The legendary line “show me the money”, that Cuba Gooding Junior says to his sports manager Tom Cruise in the film Jerry Maguire for me best describes the attitude towards companies’ marketing and sales processes. Hence the heading of this article.
Over the last few years, I’ve noticed how management and executive personnel actually do worry (Industry 4.0) about finding meaningful applications for networking and information gathering.
When, despite the help of an advisor and a 300-page concept paper, they really can’t come up with anything, there’s always Plan B: sensors on anything that’s available, then drop the collected data into a data lake – the oil of the future flows into the data warehouse.
What surprises me about this digitalization euphoria is that marketing and sales get worse than stepmother treatment here, and manufacturing companies in the B2B area are sometimes almost totally overlooked. At best, there’s an enormous black hole here.
All About Cost?
And the strange thing is, very often cost savings, cost efficiency and rational allocation of resources are given as reasons for Industry 4.0 ambitions. Henry Ford is said to have made the observation that half of the money he spent on marketing was wasted, but unfortunately he didn’t know which half. These days we do know, in fact it’s pretty simple, but apparently nobody is particularly interested in saving costs or stepping up efficiency here.
And the thing is, digitalization and generation of information in marketing generally speaking requires very little code, sometimes only a couple of lines. It’s not the case that companies have nothing in their hand: CRM, newsletter tools, homepage and landing page evaluation, links to social media and email tracking are often available.
But these are like an elderly married couple – they coexist side by side. Moreover, these applications are above all used to fulfil their primary (process) purpose: sending newsletters, providing customer information, etc. The information thereby generated is only exploited in a very rudimentary way. But what practically never occurs is the networked application of this information. And yet how easy it would be.
To take just one example: newsletters to larger groups inevitably generate so-called “bounce messages”, i.e. an email goes undelivered because the intended recipient has left the company and his email address has been deleted. In 50 percent of cases, nothing happens with this information because email transmission to a deactivated address costs nothing and so has no impact on anything else.
In a further 30 percent of cases, this information is deleted in the newsletter system, simply for reasons of good IT hygiene. In yet further 20 percent of cases this information is passed to the CRM system and the dataset there is likewise deleted. But what almost never happens, i.e. in less than 10 percent of cases, is that this information is used as valuable intelligence.
In concrete terms, this means that a simple request to Xing or LinkedIn will provide the name of the intended email recipient’s new employer in a matter of seconds. A further request will in all probability also provide the name of that person’s successor.
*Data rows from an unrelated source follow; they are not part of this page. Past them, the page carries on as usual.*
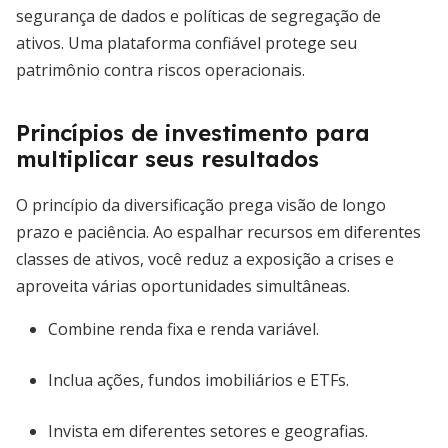
segurança de dados e políticas de segregação de
ativos. Uma plataforma confiável protege seu
patrimônio contra riscos operacionais.
Princípios de investimento para
multiplicar seus resultados
O princípio da diversificação prega visão de longo
prazo e paciência. Ao espalhar recursos em diferentes
classes de ativos, você reduz a exposição a crises e
aproveita várias oportunidades simultâneas.
Combine renda fixa e renda variável.
Inclua ações, fundos imobiliários e ETFs.
Invista em diferentes setores e geografias.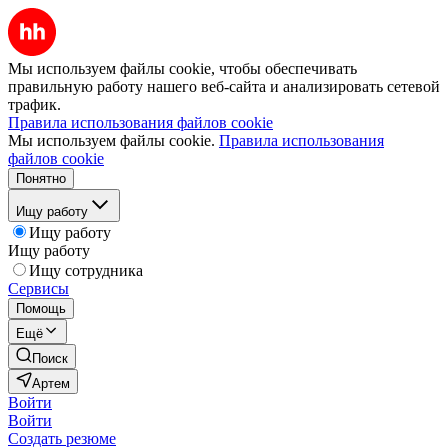
Мы используем файлы cookie, чтобы обеспечивать
правильную работу нашего веб-сайта и анализировать сетевой
трафик.
Правила использования файлов cookie
Мы используем файлы cookie.
Правила использования
файлов cookie
Понятно
Ищу работу
Ищу работу
Ищу работу
Ищу сотрудника
Сервисы
Помощь
Ещё
Поиск
Артем
Войти
Войти
Создать резюме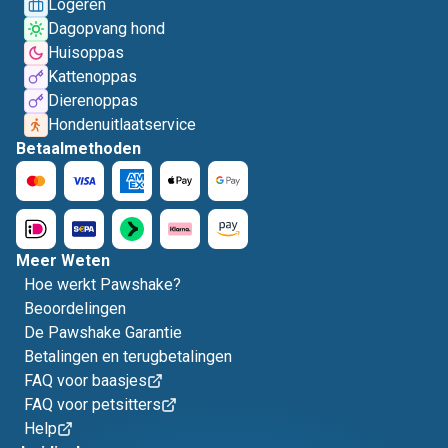
Logeren
Dagopvang hond
Huisoppas
Kattenoppas
Dierenoppas
Hondenuitlaatservice
Betaalmethoden
Meer Weten
Hoe werkt Pawshake?
Beoordelingen
De Pawshake Garantie
Betalingen en terugbetalingen
FAQ voor baasjes
FAQ voor petsitters
Help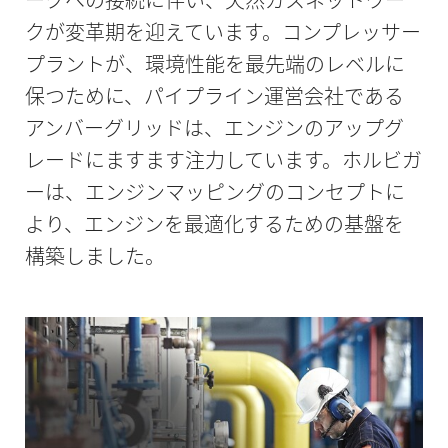
クが変革期を迎えています。コンプレッサー
プラントが、環境性能を最先端のレベルに
保つために、パイプライン運営会社である
アンバーグリッドは、エンジンのアップグ
レードにますます注力しています。ホルビガ
ーは、エンジンマッピングのコンセプトに
より、エンジンを最適化するための基盤を
構築しました。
Both pieces of intelligence find their way to telesales or the relevant sales people as a telephone instruction (in CRM).
That this doesn’t happen is all the more astonishing, as the telesales people are desperately looking for excuses to call people with a particular purpose in mind. What better approach is there than a new job or a new position? I recently visited a larger company with a manageable number of newsletter recipients.
In the space of a year, 2000 bounce messages were received and deleted from its newsletter system, in my view 4000 lost contact opportunities. And that’s only one of at least 20 standard cases where, with simple digitalization, information gathering and proper utilization of information, unbelievable potential can be tapped into within a few days, in my view, a genuine treasure trove of data. And to sustain the excitement: exploiting true potential is in the downstream discipline – namely in sales.